→ Task statement
May I have the line containing "[vc_row][vc_column][vc_column_text]Ullamcorper condimentum" and every line after it through the end of the data, repeated exactly and with no other lines?

--

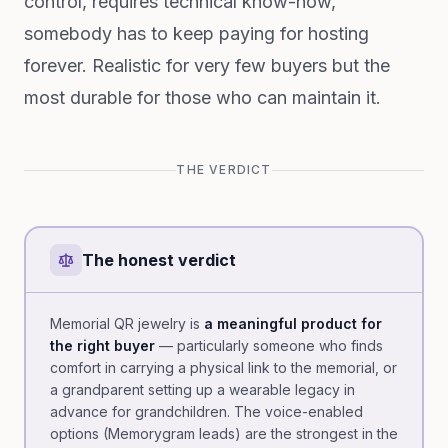
control, requires technical know-how,
somebody has to keep paying for hosting
forever. Realistic for very few buyers but the
most durable for those who can maintain it.
THE VERDICT
The honest verdict
Memorial QR jewelry is
a meaningful product for
the right buyer
— particularly someone who finds
comfort in carrying a physical link to the memorial, or
a grandparent setting up a wearable legacy in
advance for grandchildren. The voice-enabled
options (Memorygram leads) are the strongest in the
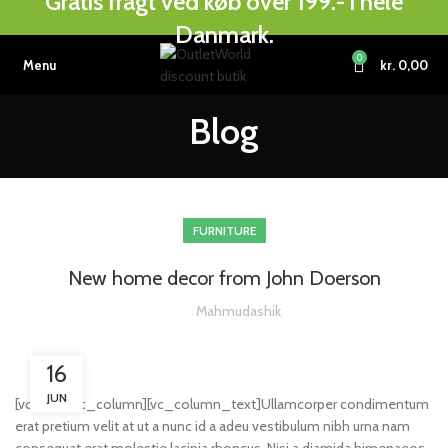
Gratis fragt ved køb over 199.- i hele
Danmark.
0
Menu
kr.
0,00
Blog
FURNITURE
New home decor from John Doerson
Mahmudashik
16
JUN
[vc_row][vc_column][vc_column_text]Ullamcorper condimentum
erat pretium velit at ut a nunc id a adeu vestibulum nibh urna nam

--

→ Exercise result
[vc_row][vc_column][vc_column_text]Ullamcorper condimentum
erat pretium velit at ut a nunc id a adeu vestibulum nibh urna nam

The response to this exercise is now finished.